* _Assignment_: Say how many lines in the records contain the string "lượng", giving the number by itself.

* _Data section_:
* * * * *

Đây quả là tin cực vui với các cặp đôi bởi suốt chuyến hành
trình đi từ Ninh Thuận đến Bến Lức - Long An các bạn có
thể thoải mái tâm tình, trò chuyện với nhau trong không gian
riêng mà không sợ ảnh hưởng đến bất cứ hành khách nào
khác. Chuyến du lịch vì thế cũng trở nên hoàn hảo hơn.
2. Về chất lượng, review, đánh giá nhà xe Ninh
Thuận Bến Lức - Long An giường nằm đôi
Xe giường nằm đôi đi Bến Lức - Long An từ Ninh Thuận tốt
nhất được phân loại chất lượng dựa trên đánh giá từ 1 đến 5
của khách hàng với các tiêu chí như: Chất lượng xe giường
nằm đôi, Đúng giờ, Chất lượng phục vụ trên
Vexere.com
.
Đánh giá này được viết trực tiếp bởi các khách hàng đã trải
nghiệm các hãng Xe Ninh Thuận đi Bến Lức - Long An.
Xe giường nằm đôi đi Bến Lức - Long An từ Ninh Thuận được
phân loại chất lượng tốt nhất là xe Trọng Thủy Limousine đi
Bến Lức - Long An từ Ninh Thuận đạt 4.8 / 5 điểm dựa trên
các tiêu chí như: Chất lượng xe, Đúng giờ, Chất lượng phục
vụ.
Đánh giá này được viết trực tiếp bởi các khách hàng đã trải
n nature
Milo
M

* * * * *

* _Answer box_: 6